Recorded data
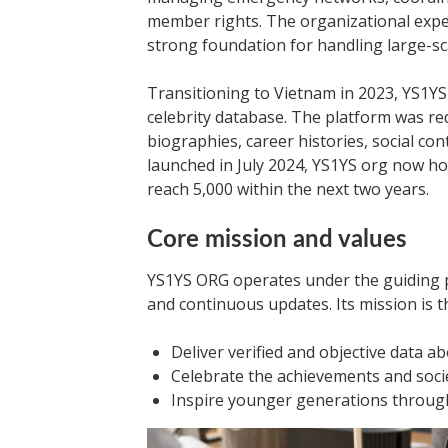
member rights. The organizational exper
strong foundation for handling large-sca
Transitioning to Vietnam in 2023, YS1YS
celebrity database. The platform was re
biographies, career histories, social cont
launched in July 2024, YS1YS org now hos
reach 5,000 within the next two years.
Core mission and values
YS1YS ORG operates under the guiding p
and continuous updates. Its mission is t
Deliver verified and objective data ab
Celebrate the achievements and societ
Inspire younger generations through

ASSIGNMENT: Where a line contains "Deliver verified and objective data ab", begin there and output each line through the end of the data above, exactly; give no other lines.

SOLUTION:
Deliver verified and objective data ab
Celebrate the achievements and societ
Inspire younger generations through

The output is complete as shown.